[TASK TO CARRY OUT] Restate each record word for word, omitting whatever pictures it holds.

[RECORDS SHOWN]
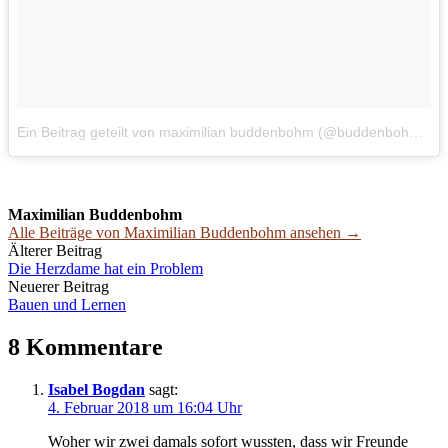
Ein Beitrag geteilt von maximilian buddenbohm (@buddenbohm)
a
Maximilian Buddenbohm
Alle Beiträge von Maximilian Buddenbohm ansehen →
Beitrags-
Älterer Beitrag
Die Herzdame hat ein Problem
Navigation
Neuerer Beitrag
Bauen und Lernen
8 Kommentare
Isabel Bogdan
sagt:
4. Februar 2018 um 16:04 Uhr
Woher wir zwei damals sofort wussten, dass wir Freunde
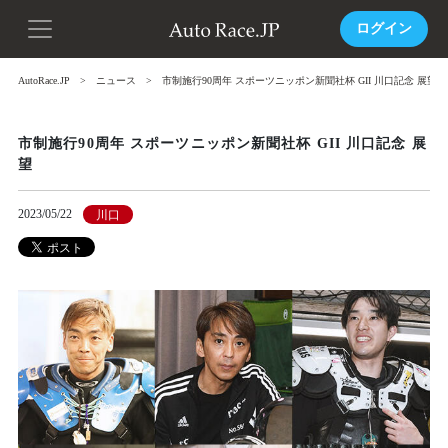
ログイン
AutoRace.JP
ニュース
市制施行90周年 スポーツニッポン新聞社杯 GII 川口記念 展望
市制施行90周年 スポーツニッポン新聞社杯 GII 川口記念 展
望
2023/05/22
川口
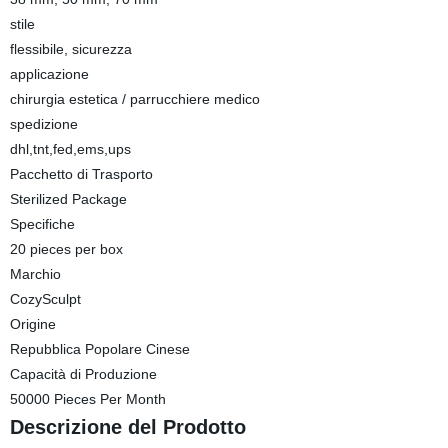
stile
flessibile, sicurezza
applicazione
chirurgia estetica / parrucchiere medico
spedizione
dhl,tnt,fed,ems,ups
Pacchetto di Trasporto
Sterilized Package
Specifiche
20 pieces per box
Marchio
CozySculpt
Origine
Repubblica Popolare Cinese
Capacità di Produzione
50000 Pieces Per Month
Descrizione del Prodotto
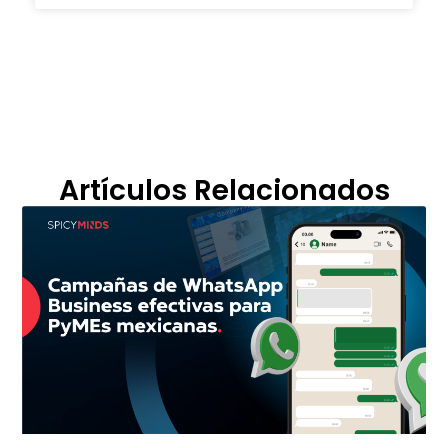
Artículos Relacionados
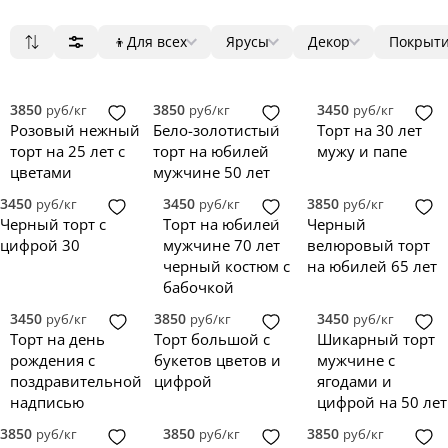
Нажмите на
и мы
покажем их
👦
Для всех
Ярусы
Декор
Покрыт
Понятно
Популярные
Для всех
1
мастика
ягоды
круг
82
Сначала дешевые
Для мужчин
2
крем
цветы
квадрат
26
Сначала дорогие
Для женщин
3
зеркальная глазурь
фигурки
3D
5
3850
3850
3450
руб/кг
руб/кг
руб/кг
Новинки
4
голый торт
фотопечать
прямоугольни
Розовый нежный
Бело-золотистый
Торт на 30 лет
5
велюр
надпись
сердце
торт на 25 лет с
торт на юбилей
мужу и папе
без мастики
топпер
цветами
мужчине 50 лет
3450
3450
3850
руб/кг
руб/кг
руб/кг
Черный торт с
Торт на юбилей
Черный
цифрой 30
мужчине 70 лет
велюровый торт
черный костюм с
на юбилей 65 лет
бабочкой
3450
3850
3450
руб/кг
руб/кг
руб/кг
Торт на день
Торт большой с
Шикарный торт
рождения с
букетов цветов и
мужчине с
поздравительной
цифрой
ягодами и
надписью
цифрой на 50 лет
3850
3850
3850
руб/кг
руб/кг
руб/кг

[SOLUTION TO THE EXERCISE]
Ein Beitrag geteilt von maximilian buddenbohm (@buddenbohm)
a
Maximilian Buddenbohm
Alle Beiträge von Maximilian Buddenbohm ansehen →
Beitrags-
Älterer Beitrag
Die Herzdame hat ein Problem
Navigation
Neuerer Beitrag
Bauen und Lernen
8 Kommentare
Isabel Bogdan
sagt:
4. Februar 2018 um 16:04 Uhr
Woher wir zwei damals sofort wussten, dass wir Freunde
ログイン
AutoRace.JP
ニュース
市制施行90周年 スポーツニッポン新聞社杯 GII 川口記念 展望
市制施行90周年 スポーツニッポン新聞社杯 GII 川口記念 展
望
2023/05/22
川口
stile
flessibile, sicurezza
applicazione
chirurgia estetica / parrucchiere medico
spedizione
dhl,tnt,fed,ems,ups
Pacchetto di Trasporto
Sterilized Package
Specifiche
20 pieces per box
Marchio
CozySculpt
Origine
Repubblica Popolare Cinese
Capacità di Produzione
50000 Pieces Per Month
Descrizione del Prodotto
Artículos Relacionados
Нажмите на
и мы
покажем их
👦
Для всех
Ярусы
Декор
Покрыт
Понятно
Популярные
Для всех
1
мастика
ягоды
круг
82
Сначала дешевые
Для мужчин
2
крем
цветы
квадрат
26
Сначала дорогие
Для женщин
3
зеркальная глазурь
фигурки
3D
5
3850
3850
3450
руб/кг
руб/кг
руб/кг
Новинки
4
голый торт
фотопечать
прямоугольни
Розовый нежный
Бело-золотистый
Торт на 30 лет
5
велюр
надпись
сердце
торт на 25 лет с
торт на юбилей
мужу и папе
без мастики
топпер
цветами
мужчине 50 лет
3450
3450
3850
руб/кг
руб/кг
руб/кг
Черный торт с
Торт на юбилей
Черный
цифрой 30
мужчине 70 лет
велюровый торт
черный костюм с
на юбилей 65 лет
бабочкой
3450
3850
3450
руб/кг
руб/кг
руб/кг
Торт на день
Торт большой с
Шикарный торт
рождения с
букетов цветов и
мужчине с
поздравительной
цифрой
ягодами и
надписью
цифрой на 50 лет
3850
3850
3850
руб/кг
руб/кг
руб/кг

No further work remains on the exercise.